Copies of all lines containing the string "action" are needed from the data below.

DATA FOR THIS EXERCISE START

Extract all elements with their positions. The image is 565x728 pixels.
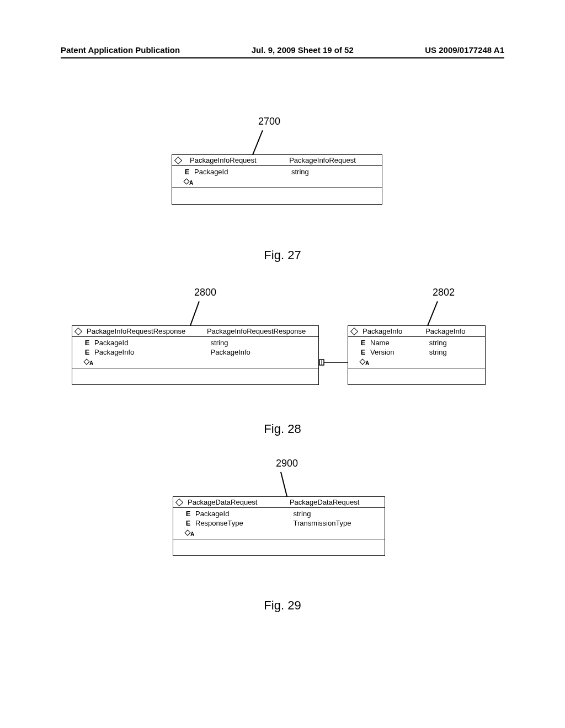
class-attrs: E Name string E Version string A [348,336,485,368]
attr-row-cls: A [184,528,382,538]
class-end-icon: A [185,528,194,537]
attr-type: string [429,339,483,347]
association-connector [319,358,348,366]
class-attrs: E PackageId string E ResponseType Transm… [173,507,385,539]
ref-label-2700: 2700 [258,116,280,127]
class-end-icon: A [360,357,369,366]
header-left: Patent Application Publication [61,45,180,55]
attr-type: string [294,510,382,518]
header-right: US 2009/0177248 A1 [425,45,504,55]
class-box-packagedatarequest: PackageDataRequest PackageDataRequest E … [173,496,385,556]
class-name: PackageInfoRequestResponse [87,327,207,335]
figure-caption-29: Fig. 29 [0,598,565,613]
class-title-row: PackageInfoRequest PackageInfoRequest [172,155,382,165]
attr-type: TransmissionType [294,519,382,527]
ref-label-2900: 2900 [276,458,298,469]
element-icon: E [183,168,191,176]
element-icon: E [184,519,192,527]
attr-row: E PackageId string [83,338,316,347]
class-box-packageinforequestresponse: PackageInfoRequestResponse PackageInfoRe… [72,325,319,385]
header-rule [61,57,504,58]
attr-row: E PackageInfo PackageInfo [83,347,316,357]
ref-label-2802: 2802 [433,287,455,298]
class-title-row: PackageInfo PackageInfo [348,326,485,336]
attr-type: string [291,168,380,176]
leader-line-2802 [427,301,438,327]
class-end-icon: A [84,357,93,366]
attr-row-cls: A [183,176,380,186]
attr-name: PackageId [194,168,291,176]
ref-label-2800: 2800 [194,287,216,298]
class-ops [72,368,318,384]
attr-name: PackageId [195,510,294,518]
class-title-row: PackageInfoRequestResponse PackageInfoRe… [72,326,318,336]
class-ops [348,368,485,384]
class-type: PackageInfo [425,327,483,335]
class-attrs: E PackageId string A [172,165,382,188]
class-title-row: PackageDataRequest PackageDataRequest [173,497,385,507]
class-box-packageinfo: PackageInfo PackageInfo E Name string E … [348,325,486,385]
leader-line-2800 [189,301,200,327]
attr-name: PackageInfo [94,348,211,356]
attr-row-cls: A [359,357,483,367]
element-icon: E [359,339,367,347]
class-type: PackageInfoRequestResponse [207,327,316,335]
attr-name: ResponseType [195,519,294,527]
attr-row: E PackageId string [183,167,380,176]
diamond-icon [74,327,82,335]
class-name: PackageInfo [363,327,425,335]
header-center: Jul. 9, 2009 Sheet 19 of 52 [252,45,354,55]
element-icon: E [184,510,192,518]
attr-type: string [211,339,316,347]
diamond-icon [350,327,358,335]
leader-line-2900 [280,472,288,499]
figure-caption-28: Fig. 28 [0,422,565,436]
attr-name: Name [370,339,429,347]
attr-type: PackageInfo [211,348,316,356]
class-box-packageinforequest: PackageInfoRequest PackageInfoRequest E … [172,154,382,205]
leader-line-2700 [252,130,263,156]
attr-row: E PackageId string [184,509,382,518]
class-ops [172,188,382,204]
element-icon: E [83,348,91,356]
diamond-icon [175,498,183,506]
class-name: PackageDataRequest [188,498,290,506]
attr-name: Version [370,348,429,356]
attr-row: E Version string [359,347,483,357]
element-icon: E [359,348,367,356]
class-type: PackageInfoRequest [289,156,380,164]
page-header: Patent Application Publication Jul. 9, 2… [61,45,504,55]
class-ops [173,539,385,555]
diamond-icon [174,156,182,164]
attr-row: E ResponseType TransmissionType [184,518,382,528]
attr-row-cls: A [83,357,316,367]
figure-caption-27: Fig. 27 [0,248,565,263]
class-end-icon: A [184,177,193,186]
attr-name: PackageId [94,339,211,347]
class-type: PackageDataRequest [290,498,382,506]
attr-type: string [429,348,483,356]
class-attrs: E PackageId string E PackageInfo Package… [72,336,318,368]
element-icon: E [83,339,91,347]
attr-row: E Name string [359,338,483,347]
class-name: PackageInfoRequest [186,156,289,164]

DATA FOR THIS EXERCISE END
DATA FOR THIS EXERCISE START

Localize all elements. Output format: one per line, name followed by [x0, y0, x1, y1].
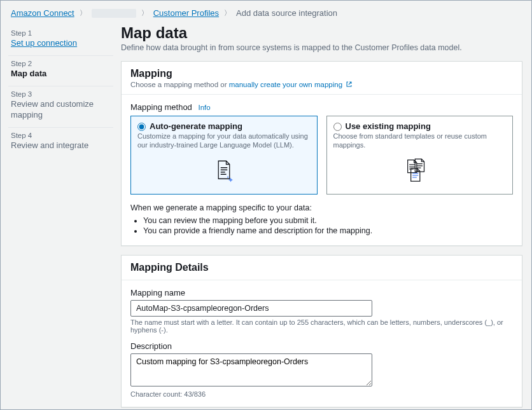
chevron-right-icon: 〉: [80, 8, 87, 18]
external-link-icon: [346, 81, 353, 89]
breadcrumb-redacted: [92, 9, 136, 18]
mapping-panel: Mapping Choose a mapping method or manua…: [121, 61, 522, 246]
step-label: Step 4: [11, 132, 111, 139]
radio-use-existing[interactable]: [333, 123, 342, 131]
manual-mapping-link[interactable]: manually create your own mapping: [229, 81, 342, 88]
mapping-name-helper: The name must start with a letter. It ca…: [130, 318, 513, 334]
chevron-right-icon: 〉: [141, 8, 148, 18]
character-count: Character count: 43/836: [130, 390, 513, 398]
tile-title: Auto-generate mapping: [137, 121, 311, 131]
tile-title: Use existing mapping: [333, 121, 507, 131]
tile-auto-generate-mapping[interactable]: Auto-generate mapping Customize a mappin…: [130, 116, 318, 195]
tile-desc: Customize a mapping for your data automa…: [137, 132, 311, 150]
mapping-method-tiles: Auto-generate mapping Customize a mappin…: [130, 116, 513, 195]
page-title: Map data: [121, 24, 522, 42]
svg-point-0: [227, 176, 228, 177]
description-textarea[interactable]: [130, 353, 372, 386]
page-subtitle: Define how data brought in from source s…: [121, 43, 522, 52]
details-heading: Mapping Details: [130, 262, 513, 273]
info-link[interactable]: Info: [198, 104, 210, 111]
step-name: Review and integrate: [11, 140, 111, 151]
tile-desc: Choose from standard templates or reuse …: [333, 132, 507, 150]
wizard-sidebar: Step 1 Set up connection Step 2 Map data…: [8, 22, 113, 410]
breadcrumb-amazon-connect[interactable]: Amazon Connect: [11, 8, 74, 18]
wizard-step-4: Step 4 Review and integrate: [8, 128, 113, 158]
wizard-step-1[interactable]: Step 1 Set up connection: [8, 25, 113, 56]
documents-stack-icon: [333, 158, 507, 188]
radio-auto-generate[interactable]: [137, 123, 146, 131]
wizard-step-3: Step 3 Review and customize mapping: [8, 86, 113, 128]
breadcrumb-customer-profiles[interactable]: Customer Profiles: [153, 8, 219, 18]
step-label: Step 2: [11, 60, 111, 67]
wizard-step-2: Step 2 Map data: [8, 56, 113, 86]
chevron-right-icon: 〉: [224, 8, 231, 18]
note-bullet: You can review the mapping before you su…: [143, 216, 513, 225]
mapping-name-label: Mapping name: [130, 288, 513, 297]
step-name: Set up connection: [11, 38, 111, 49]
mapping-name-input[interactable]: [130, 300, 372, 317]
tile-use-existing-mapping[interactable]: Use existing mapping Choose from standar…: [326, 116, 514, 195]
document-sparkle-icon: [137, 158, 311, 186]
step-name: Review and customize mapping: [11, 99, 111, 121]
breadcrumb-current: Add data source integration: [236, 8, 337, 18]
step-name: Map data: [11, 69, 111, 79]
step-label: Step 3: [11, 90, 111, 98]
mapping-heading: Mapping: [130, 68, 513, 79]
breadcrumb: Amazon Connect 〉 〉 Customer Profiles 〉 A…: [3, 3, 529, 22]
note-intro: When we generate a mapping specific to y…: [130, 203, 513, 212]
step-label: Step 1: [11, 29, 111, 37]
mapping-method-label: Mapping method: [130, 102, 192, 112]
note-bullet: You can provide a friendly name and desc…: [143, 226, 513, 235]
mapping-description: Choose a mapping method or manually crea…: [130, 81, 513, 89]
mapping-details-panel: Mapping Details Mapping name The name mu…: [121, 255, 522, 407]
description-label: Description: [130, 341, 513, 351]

DATA FOR THIS EXERCISE END
DATA FOR THIS EXERCISE START

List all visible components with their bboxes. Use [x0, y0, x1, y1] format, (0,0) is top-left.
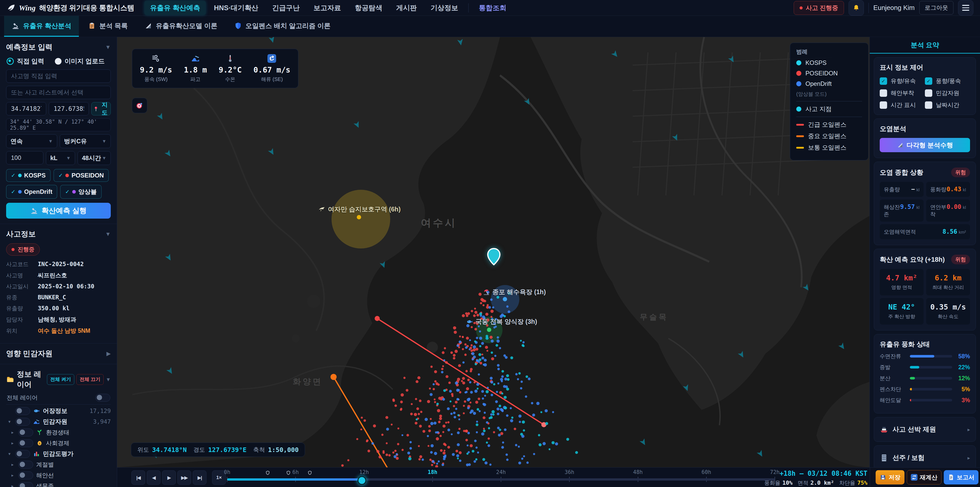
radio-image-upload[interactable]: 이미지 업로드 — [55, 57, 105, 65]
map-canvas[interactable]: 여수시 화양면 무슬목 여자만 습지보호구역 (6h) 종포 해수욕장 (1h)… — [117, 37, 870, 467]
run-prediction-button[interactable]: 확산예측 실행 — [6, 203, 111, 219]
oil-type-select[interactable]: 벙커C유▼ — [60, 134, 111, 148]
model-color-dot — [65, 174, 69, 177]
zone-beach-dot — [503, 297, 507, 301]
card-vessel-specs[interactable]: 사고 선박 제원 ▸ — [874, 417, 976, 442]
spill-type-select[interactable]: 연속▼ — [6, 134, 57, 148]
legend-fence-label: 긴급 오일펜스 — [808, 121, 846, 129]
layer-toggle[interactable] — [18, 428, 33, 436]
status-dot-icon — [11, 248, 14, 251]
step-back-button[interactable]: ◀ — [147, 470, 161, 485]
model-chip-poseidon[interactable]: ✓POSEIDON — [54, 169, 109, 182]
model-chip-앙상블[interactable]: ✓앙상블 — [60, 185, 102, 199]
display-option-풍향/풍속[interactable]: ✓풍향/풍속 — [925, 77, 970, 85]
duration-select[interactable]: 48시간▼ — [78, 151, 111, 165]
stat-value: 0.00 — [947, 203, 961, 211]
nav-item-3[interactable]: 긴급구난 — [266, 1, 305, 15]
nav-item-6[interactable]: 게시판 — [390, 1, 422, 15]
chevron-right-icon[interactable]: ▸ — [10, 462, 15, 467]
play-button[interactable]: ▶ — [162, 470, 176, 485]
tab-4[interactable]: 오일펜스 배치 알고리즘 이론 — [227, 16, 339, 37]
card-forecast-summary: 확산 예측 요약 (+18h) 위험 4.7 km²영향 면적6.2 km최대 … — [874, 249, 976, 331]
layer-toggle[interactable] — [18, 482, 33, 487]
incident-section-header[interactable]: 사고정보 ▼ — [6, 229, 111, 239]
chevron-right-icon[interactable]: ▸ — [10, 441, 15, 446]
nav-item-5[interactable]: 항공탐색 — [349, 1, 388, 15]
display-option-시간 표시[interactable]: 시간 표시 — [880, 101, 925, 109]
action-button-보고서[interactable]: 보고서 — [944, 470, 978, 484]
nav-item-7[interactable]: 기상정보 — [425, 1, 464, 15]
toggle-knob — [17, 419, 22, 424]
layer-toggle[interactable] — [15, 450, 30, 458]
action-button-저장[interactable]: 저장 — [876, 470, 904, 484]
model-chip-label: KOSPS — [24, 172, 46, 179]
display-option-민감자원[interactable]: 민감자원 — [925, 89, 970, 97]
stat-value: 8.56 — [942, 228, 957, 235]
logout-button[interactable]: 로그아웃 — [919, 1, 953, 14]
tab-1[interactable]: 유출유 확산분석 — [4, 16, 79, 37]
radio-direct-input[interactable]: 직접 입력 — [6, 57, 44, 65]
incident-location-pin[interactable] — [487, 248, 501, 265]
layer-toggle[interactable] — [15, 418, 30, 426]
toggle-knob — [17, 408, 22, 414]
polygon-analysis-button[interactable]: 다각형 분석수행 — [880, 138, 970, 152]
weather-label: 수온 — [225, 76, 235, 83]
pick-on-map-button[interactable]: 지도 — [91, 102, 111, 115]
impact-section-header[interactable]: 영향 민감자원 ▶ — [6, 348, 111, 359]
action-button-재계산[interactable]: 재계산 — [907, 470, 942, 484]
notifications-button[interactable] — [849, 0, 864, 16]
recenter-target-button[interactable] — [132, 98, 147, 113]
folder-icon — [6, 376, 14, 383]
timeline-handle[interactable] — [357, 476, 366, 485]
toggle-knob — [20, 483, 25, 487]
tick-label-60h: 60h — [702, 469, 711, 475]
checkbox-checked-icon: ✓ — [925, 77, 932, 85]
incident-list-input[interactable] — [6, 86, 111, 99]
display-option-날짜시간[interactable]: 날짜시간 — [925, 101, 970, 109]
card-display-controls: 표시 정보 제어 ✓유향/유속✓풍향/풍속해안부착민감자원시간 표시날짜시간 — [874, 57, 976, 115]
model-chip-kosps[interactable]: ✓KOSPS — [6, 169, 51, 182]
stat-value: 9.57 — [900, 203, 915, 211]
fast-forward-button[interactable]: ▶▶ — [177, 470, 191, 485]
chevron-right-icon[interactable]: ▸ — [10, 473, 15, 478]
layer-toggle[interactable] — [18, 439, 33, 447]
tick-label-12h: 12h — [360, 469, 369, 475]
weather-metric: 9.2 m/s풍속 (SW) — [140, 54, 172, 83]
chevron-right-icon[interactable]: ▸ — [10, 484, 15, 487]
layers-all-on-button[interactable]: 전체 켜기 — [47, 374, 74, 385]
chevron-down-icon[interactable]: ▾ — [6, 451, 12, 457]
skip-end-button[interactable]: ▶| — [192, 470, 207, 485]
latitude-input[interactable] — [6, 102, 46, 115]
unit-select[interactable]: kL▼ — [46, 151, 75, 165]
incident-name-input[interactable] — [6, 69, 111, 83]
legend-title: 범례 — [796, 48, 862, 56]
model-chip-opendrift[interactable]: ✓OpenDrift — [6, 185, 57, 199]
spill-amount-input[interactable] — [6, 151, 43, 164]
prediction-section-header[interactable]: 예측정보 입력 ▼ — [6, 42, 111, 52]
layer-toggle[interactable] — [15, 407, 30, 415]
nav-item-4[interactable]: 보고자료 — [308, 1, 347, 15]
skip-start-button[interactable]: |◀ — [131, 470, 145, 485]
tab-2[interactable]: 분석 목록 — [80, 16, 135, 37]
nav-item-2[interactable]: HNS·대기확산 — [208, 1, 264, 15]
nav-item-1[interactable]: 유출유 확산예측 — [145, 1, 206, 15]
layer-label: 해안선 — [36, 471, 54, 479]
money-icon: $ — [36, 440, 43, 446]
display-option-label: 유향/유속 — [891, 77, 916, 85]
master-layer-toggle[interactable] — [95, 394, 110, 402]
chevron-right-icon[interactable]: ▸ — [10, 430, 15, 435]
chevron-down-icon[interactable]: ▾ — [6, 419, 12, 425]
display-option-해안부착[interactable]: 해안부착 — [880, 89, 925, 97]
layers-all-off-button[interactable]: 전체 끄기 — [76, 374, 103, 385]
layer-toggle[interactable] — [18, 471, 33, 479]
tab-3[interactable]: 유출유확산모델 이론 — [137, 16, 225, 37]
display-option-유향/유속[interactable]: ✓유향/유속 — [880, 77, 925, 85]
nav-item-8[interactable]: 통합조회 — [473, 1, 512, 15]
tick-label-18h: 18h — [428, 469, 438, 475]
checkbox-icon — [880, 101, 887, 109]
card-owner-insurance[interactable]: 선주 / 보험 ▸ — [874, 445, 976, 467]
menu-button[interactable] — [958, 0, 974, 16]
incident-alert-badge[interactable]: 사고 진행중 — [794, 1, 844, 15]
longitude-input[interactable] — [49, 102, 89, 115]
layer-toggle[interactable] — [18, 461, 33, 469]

DATA FOR THIS EXERCISE END

[RESPONSE BOX]
action-button-보고서[interactable]: 보고서 — [944, 470, 978, 484]
action-button-저장[interactable]: 저장 — [876, 470, 904, 484]
action-button-재계산[interactable]: 재계산 — [907, 470, 942, 484]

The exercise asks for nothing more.